The antiviral medication tecovirimat, originally developed to combat smallpox, has received regulatory approval in select regions for the treatment of Mpox virus. Although early data suggest potential benefit, the World Health Organisation notes that research on tecovirimat’s efficacy and safety in Mpox virus patients is still ongoing, and comprehensive clinical data remain limited.
According to the World Health Organisation, the case‑fatality ratio for Mpox virus ranges from 0.1 % to 10 %, a variation that reflects differences in access to quality healthcare, the presence of underlying medical conditions, and the specific viral clade involved.
Prevention Strategies
Because Mpox virus is primarily transmitted through close contact, avoiding direct skin‑to‑skin interaction with individuals who display active lesions is essential. When caring for someone known to be infected, wearing protective clothing such as gloves and masks can reduce the risk of exposure.
Environmental hygiene plays a critical role. Regular disinfection of surfaces that are frequently touched—such as doorknobs, light switches, mobile phones, and shared equipment—helps to eliminate viral particles that may have settled on these objects. Hand washing with soap and water for at least 20 seconds, or the use of an alcohol‑based hand sanitizer when soap is unavailable, should be performed after any potential contact with contaminated material.

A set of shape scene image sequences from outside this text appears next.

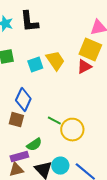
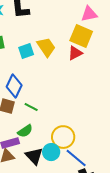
green line: (54, 121) -> (31, 107), moved
yellow circle: (72, 130) -> (63, 137), moved

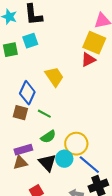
yellow trapezoid: (46, 47) -> (54, 77), moved
cyan square: (26, 51) -> (30, 41), moved
green semicircle: (25, 131) -> (48, 137), moved

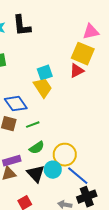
cyan square: (30, 41) -> (45, 73), moved
blue diamond: (27, 93) -> (16, 104), turned -60
green line: (44, 114) -> (33, 125), turned -48

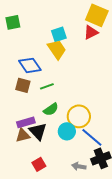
black triangle: (36, 174) -> (38, 131), moved

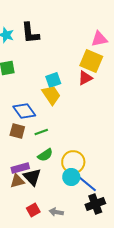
cyan circle: (67, 131) -> (71, 177), moved
gray arrow: (79, 166) -> (56, 212), moved

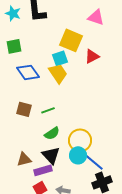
pink triangle: (99, 39) -> (96, 17), moved, turned 30
yellow square: (91, 61) -> (71, 40), moved
blue diamond: (24, 111) -> (28, 72), moved
purple rectangle: (20, 168) -> (43, 170), moved
black triangle: (32, 177) -> (51, 155), moved

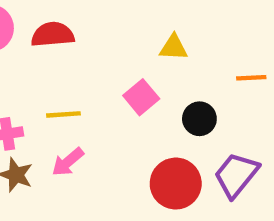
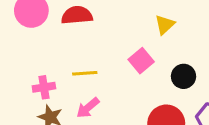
yellow triangle: (174, 47) -> (165, 25), turned -45

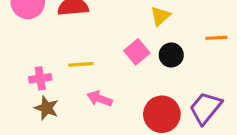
black circle: (184, 76) -> (171, 55), moved
pink arrow: (88, 108) -> (100, 99), moved, turned 60

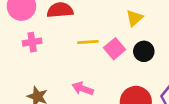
yellow line: (81, 64) -> (88, 42), moved
pink cross: (40, 78) -> (32, 42), moved

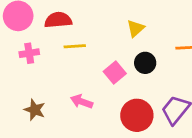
yellow line: (88, 42) -> (75, 46), moved
pink square: (115, 49) -> (115, 73), moved

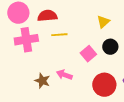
pink cross: (29, 53) -> (26, 40), size x1.6
brown star: (35, 110) -> (42, 81), moved

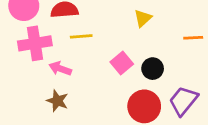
black circle: (110, 47) -> (153, 69), moved
pink arrow: (64, 75) -> (60, 69), moved

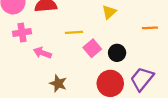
yellow line: (81, 36) -> (74, 32), moved
pink cross: (35, 43) -> (22, 32), size x0.7
brown star: (57, 101) -> (58, 83), moved

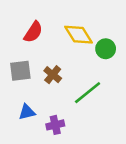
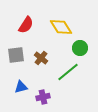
green circle: (106, 49) -> (80, 48), moved

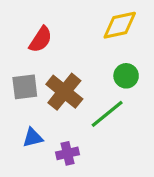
yellow diamond: (61, 27) -> (120, 25), moved, turned -70
brown cross: (41, 58) -> (64, 92), size x1.6

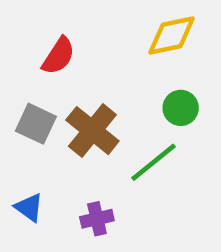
gray square: (25, 87) -> (36, 124), turned 32
blue triangle: (33, 138) -> (29, 207), moved, turned 50

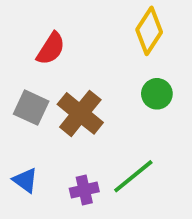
yellow diamond: (172, 36) -> (149, 31), turned -45
green line: (153, 162) -> (133, 176), moved

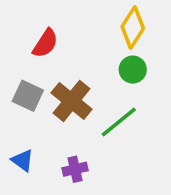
green circle: (157, 94) -> (133, 70), moved
green line: (133, 176) -> (119, 122), moved

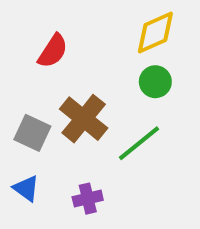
yellow diamond: (133, 28) -> (155, 33), turned 33
gray square: (28, 96) -> (32, 133), moved

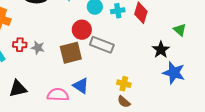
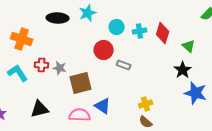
green triangle: (180, 30) -> (189, 46), moved
gray rectangle: (102, 45) -> (124, 65), size x0.6
brown square: (71, 53) -> (81, 83), moved
yellow cross: (124, 84) -> (146, 104), turned -32

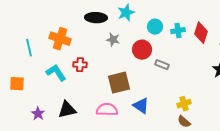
gray star: (60, 68) -> (113, 40), moved
black triangle: (40, 109) -> (67, 110), moved
pink semicircle: (80, 115) -> (107, 110), moved

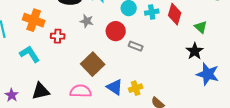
red cross: (80, 65) -> (58, 36), moved
brown square: (119, 83) -> (93, 64), turned -30
yellow cross: (184, 104) -> (136, 88), moved

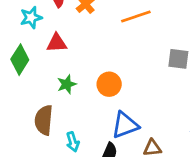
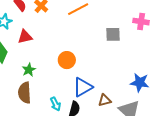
green star: (67, 84) -> (29, 70), moved
cyan arrow: (73, 142) -> (55, 104), moved

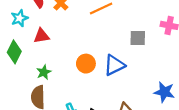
blue triangle: (83, 87) -> (114, 65), moved

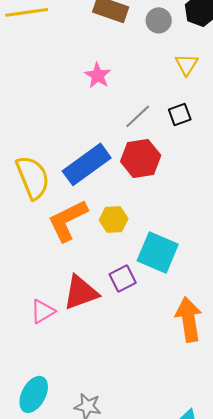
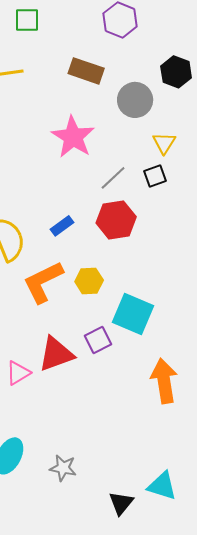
gray circle: (159, 20) -> (135, 100), moved, size x1.4
yellow triangle: (187, 64) -> (164, 143), moved
pink star: (98, 75) -> (73, 137), size x1.6
blue rectangle: (87, 164) -> (62, 226), size x0.5

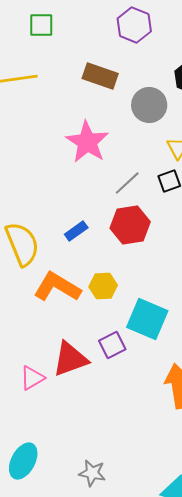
orange L-shape: (43, 282) -> (57, 287), turned 57
gray star: (63, 468) -> (92, 473), moved

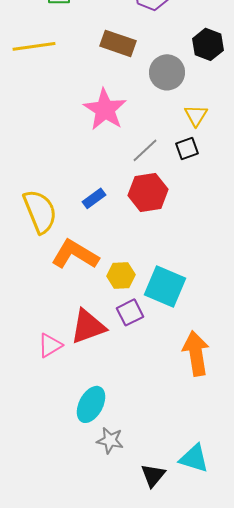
yellow hexagon: (103, 286) -> (121, 275), moved
cyan ellipse: (23, 461) -> (91, 404), moved

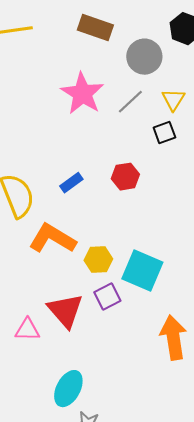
gray line: (145, 150) -> (130, 102), moved
red hexagon: (148, 192) -> (125, 177), size x0.7
red triangle: (88, 326) -> (65, 311), turned -51
pink triangle: (50, 345) -> (27, 330), turned 32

Individuals who have been in contact with a confirmed case of Mpox virus should monitor themselves for the appearance of symptoms for the duration of the incubation period and seek medical advice promptly if signs develop.
Conclusion
Mpox virus remains a public‑health concern, especially in light of recent reports of infections involving the clade 1b variant in Singapore. Understanding how Mpox virus spreads, recognising early symptoms, and applying diligent prevention measures are all vital components of an effective response. While most infections can be managed with supportive care, the potential for severe disease underscores the importance of early detection and appropriate clinical management, particularly for high‑risk groups.
Continued surveillance by the World Health Organisation, combined with public education on transmission routes and hygiene practices, will be pivotal in limiting the impact of Mpox virus and safeguarding communities worldwide.